Predicting evolution of a pandemic

King Abdullah University of Science & Technology (KAUST)

The inclusion of biological uncertainty and the latest case data can significantly improve the prediction accuracy of standard epidemiological models of virus transmission, new research led by KAUST and the Kuwait College of Science and Technology (KCST) has shown.

Modern mathematical epidemic models have been tested like never before during the COVID-19 pandemic. These models use mathematics to describe the various biological and transmission processes involved in an epidemic.

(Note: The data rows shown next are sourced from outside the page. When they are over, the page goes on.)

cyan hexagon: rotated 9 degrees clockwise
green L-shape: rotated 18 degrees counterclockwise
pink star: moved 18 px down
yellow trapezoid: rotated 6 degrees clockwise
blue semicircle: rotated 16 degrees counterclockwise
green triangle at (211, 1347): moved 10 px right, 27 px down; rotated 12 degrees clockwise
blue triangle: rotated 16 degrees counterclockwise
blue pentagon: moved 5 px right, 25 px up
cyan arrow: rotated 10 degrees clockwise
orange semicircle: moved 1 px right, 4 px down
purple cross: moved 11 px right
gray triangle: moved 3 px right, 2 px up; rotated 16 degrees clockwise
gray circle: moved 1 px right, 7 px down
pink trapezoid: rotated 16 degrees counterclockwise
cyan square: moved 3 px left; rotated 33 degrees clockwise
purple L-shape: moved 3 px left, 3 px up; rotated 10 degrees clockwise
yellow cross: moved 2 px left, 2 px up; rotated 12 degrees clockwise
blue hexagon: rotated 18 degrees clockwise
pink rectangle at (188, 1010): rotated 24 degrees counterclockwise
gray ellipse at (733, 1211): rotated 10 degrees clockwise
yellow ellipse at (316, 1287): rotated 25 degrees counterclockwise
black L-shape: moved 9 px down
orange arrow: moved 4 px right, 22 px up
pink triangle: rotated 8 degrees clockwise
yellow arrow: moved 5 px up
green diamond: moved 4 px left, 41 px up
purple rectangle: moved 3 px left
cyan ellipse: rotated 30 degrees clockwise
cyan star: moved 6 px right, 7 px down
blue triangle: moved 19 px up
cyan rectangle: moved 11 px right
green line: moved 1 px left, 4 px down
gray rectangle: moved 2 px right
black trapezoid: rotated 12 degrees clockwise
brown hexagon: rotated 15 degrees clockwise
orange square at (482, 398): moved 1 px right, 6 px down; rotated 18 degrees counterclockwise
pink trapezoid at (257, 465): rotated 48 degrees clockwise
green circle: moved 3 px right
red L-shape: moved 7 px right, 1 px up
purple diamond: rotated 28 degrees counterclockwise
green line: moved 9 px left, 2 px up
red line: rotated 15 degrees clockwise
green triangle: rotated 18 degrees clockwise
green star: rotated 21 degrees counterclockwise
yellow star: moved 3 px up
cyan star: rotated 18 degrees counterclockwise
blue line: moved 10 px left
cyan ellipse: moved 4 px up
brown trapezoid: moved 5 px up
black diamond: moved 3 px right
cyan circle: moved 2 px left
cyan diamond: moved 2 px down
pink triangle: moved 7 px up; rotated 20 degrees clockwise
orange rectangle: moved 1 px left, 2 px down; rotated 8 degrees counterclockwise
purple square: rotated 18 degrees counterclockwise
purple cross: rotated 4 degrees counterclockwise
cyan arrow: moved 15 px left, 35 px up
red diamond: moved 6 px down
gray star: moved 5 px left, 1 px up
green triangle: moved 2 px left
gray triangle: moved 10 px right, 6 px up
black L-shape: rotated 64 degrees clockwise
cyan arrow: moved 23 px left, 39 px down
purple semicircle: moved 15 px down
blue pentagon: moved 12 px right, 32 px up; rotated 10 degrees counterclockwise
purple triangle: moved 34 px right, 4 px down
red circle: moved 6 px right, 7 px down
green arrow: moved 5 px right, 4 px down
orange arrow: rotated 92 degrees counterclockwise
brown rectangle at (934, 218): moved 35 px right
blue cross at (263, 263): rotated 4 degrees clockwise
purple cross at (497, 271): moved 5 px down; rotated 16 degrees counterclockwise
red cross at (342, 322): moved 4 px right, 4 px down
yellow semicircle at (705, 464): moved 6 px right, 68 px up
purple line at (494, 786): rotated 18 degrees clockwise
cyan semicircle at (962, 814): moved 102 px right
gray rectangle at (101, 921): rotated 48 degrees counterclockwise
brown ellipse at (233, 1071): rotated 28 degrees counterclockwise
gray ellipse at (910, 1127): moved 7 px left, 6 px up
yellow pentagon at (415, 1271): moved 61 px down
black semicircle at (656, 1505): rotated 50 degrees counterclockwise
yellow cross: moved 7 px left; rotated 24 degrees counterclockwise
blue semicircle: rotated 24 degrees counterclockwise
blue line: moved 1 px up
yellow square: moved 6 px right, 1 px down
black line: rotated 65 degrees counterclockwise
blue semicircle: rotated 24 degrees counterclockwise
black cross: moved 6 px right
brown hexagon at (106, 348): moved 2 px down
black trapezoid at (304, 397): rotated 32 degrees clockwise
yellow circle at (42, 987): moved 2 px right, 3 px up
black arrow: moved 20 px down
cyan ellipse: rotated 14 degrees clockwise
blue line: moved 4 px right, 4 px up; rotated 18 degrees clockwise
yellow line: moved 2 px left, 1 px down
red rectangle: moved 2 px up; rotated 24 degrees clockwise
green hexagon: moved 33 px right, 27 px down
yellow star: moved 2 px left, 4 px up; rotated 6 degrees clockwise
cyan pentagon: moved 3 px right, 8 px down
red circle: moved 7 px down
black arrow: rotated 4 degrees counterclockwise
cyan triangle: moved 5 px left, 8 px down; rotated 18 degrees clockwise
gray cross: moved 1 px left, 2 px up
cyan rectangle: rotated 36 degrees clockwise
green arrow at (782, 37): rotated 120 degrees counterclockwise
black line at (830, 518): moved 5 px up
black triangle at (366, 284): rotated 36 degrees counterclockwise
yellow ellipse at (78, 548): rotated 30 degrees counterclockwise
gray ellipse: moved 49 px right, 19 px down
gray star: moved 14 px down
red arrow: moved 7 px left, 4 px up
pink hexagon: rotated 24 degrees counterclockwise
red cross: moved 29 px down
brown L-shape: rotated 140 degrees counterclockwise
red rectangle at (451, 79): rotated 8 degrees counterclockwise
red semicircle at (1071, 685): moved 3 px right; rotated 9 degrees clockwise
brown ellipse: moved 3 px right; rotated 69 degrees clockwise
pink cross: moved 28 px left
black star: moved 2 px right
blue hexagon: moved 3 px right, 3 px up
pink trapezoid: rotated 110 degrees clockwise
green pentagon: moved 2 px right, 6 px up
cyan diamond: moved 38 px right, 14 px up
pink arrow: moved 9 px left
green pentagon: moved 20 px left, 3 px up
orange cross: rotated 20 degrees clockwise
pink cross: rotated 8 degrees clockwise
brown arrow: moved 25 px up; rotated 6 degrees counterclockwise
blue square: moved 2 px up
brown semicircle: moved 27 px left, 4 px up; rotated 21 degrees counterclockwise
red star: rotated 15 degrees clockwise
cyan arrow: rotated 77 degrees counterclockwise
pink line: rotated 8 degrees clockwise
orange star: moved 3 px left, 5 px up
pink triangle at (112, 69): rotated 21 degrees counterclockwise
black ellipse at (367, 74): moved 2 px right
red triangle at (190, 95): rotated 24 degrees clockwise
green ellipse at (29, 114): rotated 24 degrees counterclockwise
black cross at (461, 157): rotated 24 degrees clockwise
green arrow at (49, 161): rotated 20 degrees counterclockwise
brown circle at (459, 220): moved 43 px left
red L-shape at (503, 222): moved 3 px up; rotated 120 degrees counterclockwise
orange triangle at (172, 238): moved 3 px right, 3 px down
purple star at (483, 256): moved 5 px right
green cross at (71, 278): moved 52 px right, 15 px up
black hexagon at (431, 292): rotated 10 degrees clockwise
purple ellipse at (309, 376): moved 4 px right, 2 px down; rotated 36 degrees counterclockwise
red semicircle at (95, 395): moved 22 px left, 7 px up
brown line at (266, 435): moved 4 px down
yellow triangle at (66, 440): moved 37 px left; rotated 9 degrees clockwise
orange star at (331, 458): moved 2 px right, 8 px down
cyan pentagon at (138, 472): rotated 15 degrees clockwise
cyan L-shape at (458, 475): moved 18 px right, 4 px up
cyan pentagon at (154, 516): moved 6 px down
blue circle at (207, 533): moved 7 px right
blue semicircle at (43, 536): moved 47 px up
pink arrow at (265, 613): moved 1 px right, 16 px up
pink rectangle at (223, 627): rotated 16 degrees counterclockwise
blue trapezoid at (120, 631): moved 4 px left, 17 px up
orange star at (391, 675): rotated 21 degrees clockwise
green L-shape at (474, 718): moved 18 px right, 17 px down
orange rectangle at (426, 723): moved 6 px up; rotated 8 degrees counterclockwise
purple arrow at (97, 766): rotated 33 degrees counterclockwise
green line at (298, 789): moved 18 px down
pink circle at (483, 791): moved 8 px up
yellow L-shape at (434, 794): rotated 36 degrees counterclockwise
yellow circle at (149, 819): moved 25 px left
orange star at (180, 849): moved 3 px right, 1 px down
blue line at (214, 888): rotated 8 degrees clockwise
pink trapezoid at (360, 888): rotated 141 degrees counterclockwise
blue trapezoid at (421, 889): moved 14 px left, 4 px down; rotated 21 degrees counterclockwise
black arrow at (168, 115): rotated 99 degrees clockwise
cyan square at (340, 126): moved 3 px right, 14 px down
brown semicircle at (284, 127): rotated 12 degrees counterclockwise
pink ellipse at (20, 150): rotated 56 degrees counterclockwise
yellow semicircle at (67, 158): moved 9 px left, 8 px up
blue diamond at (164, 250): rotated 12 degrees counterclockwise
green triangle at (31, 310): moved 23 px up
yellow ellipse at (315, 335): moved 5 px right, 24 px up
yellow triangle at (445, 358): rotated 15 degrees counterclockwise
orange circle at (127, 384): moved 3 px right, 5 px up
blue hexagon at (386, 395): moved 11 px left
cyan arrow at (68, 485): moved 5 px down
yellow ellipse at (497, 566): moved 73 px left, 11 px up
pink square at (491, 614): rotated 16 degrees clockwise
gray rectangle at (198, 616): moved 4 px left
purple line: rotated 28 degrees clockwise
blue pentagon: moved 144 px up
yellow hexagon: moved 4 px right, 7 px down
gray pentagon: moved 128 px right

However, when such factors are highly uncertain, such as during the emergence of a new virus like COVID-19, the predictions can be unreliable.

“The susceptible-exposed-infected-recovered model, SEIR, is a standard mathematical approach for forecasting the spread of an epidemic in a population,” says Rabih Ghostine, formerly of KAUST and now at KCST. “This model is based on several assumptions, such as homogeneous mixing of the population and the omission of migration, births or deaths from causes other than the epidemic. The parameters in the traditional SEIR model also do not allow for quantification of uncertainty, being single values reflecting the modeler’s best guess.”

“We wanted to develop a robust mathematical model that takes into account such uncertainties and incorporates epidemic data in order to enhance forecasting accuracy,” explained Ghostine.

Ghostine, along with KAUST’s Ibrahim Hoteit and fellow researchers, developed an extended SEIR model compromising seven compartments: susceptible, exposed, infectious, quarantined, recovered, deaths and vaccinated. They then added uncertainty definitions and a data assimilation process to drive progressive improvement of the model.

“Our data assimilation approach exploits new incoming observations to calibrate the model with recent information in order to continuously provide improved predictions, and also to estimate uncertainties,” says Ghostine. “This is a popular framework in the atmospheric and ocean research communities and is at the basis of all operational weather and ocean modeling.”

The model uses an “ensemble” approach, in which a set of predictions is generated across different parameter uncertainties. This ensemble is then integrated forward in time to forecast the future state. A correction step is performed to update the forecast with the latest data. Validation using real data for Saudi Arabia showed the model to provide reliable forecasts for up to 14 days in advance.

“Mathematical models can play an important role in understanding and predicting COVID-19 transmission as well as provide crucial information to policymakers to implement appropriate measures and efficient strategies to control the pandemic spread and mitigate its impact,” says Hoteit. “Our method, which we developed to simulate the COVID-19 spread in Saudi Arabia, can also be applied to forecast the spread of any pandemic in a population.”